*Work request*. Reproduce the entries verbatim; no pictures.

Collected data:
────────

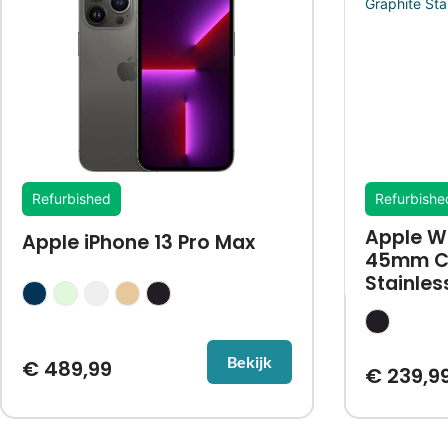
Refurbished
Refurbishe
Apple W
Apple iPhone 13 Pro Max
45mm Ce
Stainles
Bekijk
€
489,99
€
239,9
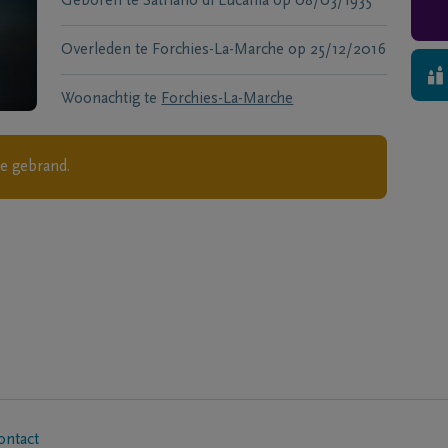
Geboren te
Satriano di Lucania
op
08/03/1935
Overleden te
Forchies-La-Marche
op
25/12/2016
Woonachtig te
Forchies-La-Marche
je gebrand.
ontact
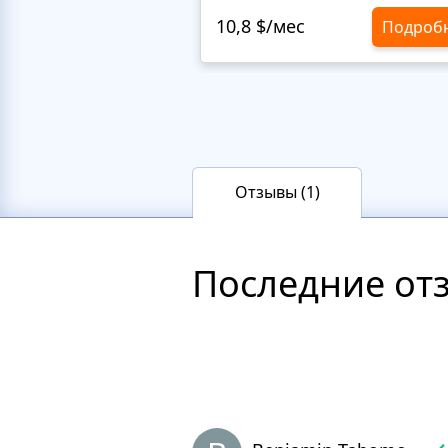
10,8 $/мес
Подроб
Отзывы (1)
Последние от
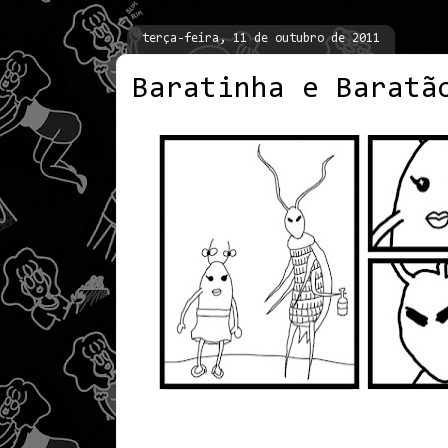
terça-feira, 11 de outubro de 2011
Baratinha e Baratã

────────

*Response*.
Refurbished
Refurbishe
Apple W
Apple iPhone 13 Pro Max
45mm Ce
Stainles
Bekijk
€
489,99
€
239,9
Geboren te
Satriano di Lucania
op
08/03/1935
Overleden te
Forchies-La-Marche
op
25/12/2016
Woonachtig te
Forchies-La-Marche
je gebrand.
ontact
10,8 $/мес
Подроб
Отзывы (1)
Последние от
terça-feira, 11 de outubro de 2011
Baratinha e Baratã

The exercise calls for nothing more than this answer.